Egypt’s Ministry of Health announced on Friday that it will continue injecting more coronavirus patients with plasma taken from recovered cases.
The results of this experimental treatment protocol will be announced straight away, it said, adding that once a positive response can be verified this plasma therapy will be expanded as a treatment method.
The Presidential Adviser for Health Affairs Mohamed Awad Tageldin said last month that Egypt has begun an experimental trial using plasma taken from recovered coronavirus patients to treat severe cases.
Plasma in the blood of recovered cases can contain antibodies, he told Al-Arabiya, adding that once obtained the plasma is then examined for any diseases before the trial therapy proceeds.
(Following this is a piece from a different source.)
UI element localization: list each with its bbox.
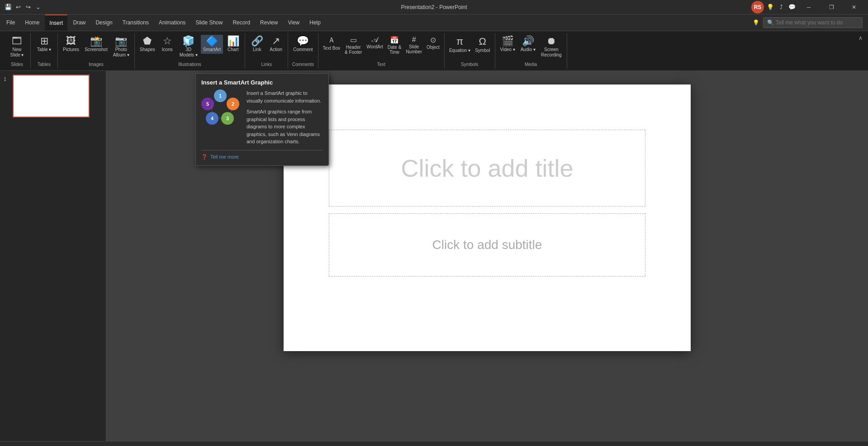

Tageldin, also a Professor of Chest Diseases at Ain Shams University, said that this blood plasma trial follows a specific treatment protocol and will only be used for severe cases and patients with compromised immunity, done in the hopes of boosting their immune systems.
This therapy will be used with other drugs for coronavirus patients according to the current treatment protocol, he said, thereby testing its effectiveness in treating severe cases.
Around 85 percent of coronavirus patients in Egypt suffer simple or asymptomatic cases, he noted, while five to eight percent require intensive care units.
Egypt on Friday recorded the highest number of infections since the outbreak of the disease in the country. The Health and Population Ministry confirmed 358 new coronavirus cases on Friday bringing the country’s number of confirmed total cases so far to 5,895.
The total number of COVID-19 deaths has now reached 406 nationwide.